Gladys Khoza, visage d’une victoire collective
Parmi les 133 bénéficiaires de cette campagne, c’est le témoignage de Gladys Khoza qui a ému toute une nation. Âgée de 84 ans, cette femme avait progressivement perdu la capacité de voir distinctement le monde qui l’entourait. Après son opération, sa joie débordante face aux caméras a illustré mieux que tout discours ce que représente le don de la vue pour un être humain. Retrouver les visages de ses proches, distinguer les couleurs d’un coucher de soleil, lire une ligne de texte : autant de gestes simples que la cataracte avait rendus impossibles et que la médecine lui a rendus en quelques minutes d’intervention.
Son cas n’est pas isolé. Partout sur le continent africain, des millions de personnes vivent avec une cécité ou une déficience visuelle sévère qui aurait pu être traitée si les ressources médicales avaient été disponibles et accessibles.

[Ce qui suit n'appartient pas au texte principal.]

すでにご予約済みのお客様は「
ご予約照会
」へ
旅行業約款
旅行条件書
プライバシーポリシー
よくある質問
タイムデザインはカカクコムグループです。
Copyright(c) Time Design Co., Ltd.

L’Organisation mondiale de la Santé estime qu’environ 90 % des cas de déficience visuelle dans le monde surviennent dans des pays à revenu faible ou intermédiaire. L’Afrique subsaharienne concentre une part significative de ce fardeau mondial.
Un modèle à dupliquer à travers le continent
Cette campagne sud-africaine s’inscrit dans une tendance plus large de mobilisation médicale citoyenne que l’on observe progressivement sur le continent. Des initiatives similaires ont été menées ces dernières années au Kenya, au Nigeria ou encore en Éthiopie, où des équipes chirurgicales itinérantes ont parcouru des zones reculées pour offrir des consultations et des opérations gratuites. Ces actions bénévoles, souvent portées par des associations locales, des fondations privées ou des partenariats avec des organisations internationales, palliatent en partie les carences structurelles des systèmes de santé publics.

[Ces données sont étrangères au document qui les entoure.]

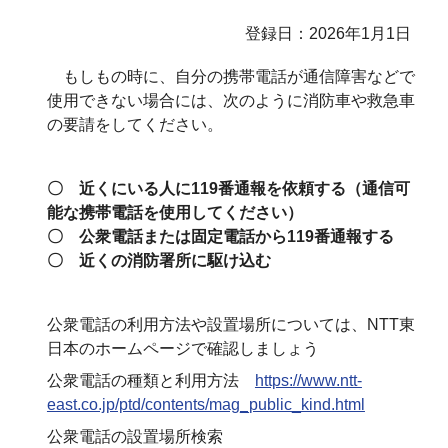
登録日：2026年1月1日
もしもの時に、自分の携帯電話が通信障害などで
使用できない場合には、次のように消防車や救急車
の要請をしてください。
〇 近くにいる人に119番通報を依頼する（通信可
能な携帯電話を使用してください）
〇 公衆電話または固定電話から119番通報する
〇 近くの消防署所に駆け込む
公衆電話の利用方法や設置場所については、NTT東
日本のホームページで確認しましょう
公衆電話の種類と利用方法
https://www.ntt-
east.co.jp/ptd/contents/mag_public_kind.html
公衆電話の設置場所検索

Il convient également de noter que dans d’autres régions du monde confrontées à des crises humanitaires, comme au Moyen-Orient ou en Iran, des programmes similaires d’ophtalmologie humanitaire sont déployés dans des contextes de conflit ou de sanctions économiques, rappelant que la cécité évitable est un enjeu universel qui transcende les frontières géopolitiques. La solidarité médicale, qu’elle soit locale ou internationale, reste l’un des leviers les plus puissants pour réduire des inégalités de santé criantes.
En Afrique du Sud, le succès de cette campagne devrait encourager les autorités sanitaires et les acteurs privés à institutionnaliser ce type d’opérations à grande échelle, en les intégrant dans des programmes nationaux de santé visuelle durables. Car si le marathon chirurgical de ces médecins mérite d’être salué, c’est désormais un véritable relais institutionnel qui doit prendre le pas pour que des milliers d’autres Gladys Khoza ne soient plus condamnées à l’obscurité faute de moyens ou d’accès aux soins.